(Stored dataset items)
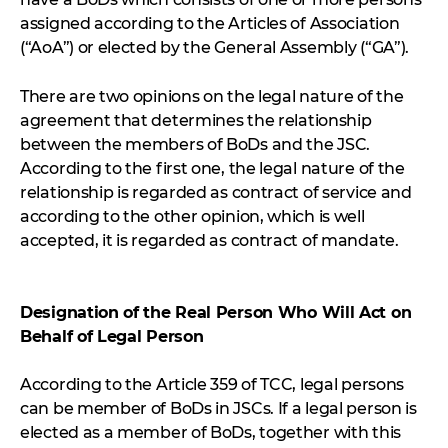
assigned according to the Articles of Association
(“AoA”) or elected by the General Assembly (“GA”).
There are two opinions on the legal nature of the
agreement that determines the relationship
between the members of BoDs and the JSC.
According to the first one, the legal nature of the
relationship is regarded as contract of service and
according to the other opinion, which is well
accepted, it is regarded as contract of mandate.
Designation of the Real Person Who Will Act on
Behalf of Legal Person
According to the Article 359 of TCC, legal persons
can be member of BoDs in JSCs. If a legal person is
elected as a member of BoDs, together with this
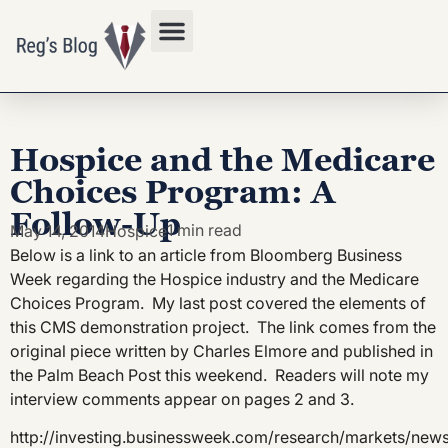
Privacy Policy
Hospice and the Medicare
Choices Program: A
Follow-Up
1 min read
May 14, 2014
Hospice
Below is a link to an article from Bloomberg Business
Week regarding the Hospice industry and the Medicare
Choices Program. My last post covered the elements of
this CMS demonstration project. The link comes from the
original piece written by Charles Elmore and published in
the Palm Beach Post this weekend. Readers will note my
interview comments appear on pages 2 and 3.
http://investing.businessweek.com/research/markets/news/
* * *
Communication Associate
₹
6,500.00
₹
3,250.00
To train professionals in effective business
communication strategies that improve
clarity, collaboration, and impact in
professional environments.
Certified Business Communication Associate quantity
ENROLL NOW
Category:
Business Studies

WHAT THIS TASK INVOLVES:
Search the data for the string "Hospice" and copy out every line where it is found.

ANSWER SPACE:
Hospice and the Medicare
Hospice
Week regarding the Hospice industry and the Medicare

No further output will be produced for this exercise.